We will provide a better demonstration of the above kernels in detail in the `Padded Communication with Static Shapes In Graph Mode` section.

Unpadded Communication with Dynamic Shapes In Eager Mode

High-level diagram on runtime behavior. The actual runtime of different components might vary based on software and hardware.

Minimize Usage of Dynamic Shapes

As the routing is dynamic per MoE layer, the minimal amount of device/host synchronization required is once per layer. To achieve this, we made a delay of the D2H copy of `send_sizes`, and concatenated it with `recv_sizes` to transfer them together with a single D2H copy. It reduces the device/host synchronization to once per layer.

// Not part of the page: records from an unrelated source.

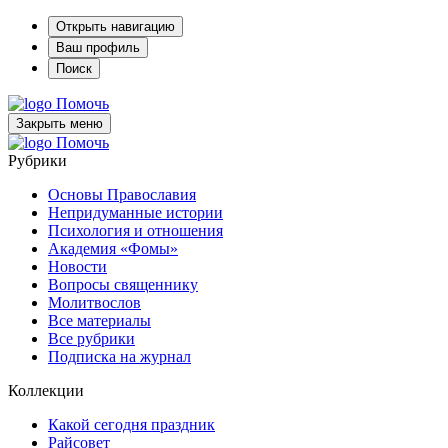
Открыть навигацию
Ваш профиль
Поиск
Помочь
Закрыть меню
Помочь
Рубрики
Основы Православия
Непридуманные истории
Психология и отношения
Академия «Фомы»
Новости
Вопросы священнику
Молитвослов
Все материалы
Все рубрики
Подписка на журнал
Коллекции
Какой сегодня праздник
Райсовет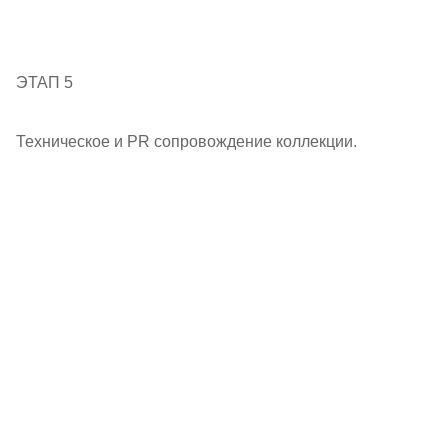
ЭТАП 5
Техническое и PR сопровождение коллекции.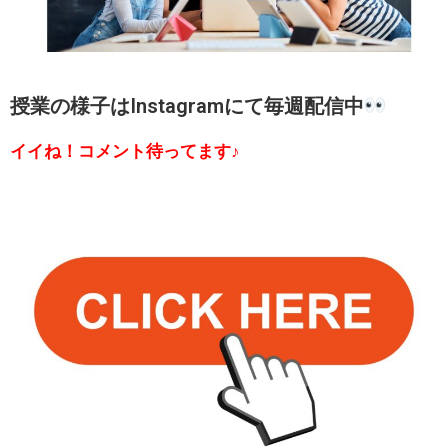
授業の様子はInstagramにて毎週配信中
イイね！コメント待ってます♪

Minimize Negative Impact on Dynamic Shapes

To further hide the device/host synchronization overhead, we further split the shared experts into 2 parts.

We had the first part dispatched right after routing, but before dispatch A2As. Then, when the device/host synchronization happens, the device is still kept busy running shared experts.
We have the second part dispatched right after MoE but before combining A2A. This will further help overlapping the second A2A.

Padded Communication with Static Shapes In Graph Mode

Minimize Usage of Padding

With a dropless token choice design, the maximum possible number of tokens routed to any single expert is T. However, if we group multiple experts together and place them on a single GPU through expert parallelism sharding, for TopK routing,

The maximum number of tokens routed to 1 expert is T.
The maximum number of tokens routed to 2 expert is 2 * T.
…
The maximum number of tokens routed to K experts is K * T.
The maximum number of tokens routed to K + 1 experts is, still, K * T.
…

So the maximum number of tokens routed to an expert group of N experts will be capped at min(N, K) * T tokens.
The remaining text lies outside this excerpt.